ABOUT THIS EXERCISE.
Produce the tally of lines in the material below that hold "also", without anything else.

SOURCE INFORMATION.
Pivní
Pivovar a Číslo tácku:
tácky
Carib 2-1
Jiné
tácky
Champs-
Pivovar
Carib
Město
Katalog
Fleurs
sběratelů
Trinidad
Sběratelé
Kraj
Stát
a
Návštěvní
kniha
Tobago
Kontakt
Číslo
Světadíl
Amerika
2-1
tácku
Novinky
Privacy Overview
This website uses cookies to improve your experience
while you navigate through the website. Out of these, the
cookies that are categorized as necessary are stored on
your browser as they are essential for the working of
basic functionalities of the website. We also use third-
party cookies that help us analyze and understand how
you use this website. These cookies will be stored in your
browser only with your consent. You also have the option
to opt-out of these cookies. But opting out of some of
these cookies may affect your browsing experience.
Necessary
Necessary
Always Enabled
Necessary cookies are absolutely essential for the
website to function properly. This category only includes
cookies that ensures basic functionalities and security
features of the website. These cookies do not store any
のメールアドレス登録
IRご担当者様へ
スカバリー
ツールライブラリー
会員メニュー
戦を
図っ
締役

...

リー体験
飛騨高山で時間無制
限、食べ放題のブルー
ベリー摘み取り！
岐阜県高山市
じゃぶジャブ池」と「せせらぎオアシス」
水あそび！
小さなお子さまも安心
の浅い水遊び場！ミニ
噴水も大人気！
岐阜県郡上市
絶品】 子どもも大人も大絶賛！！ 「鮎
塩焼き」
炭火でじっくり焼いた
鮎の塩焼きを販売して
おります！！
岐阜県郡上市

RESPONSE TO THE EXERCISE.
2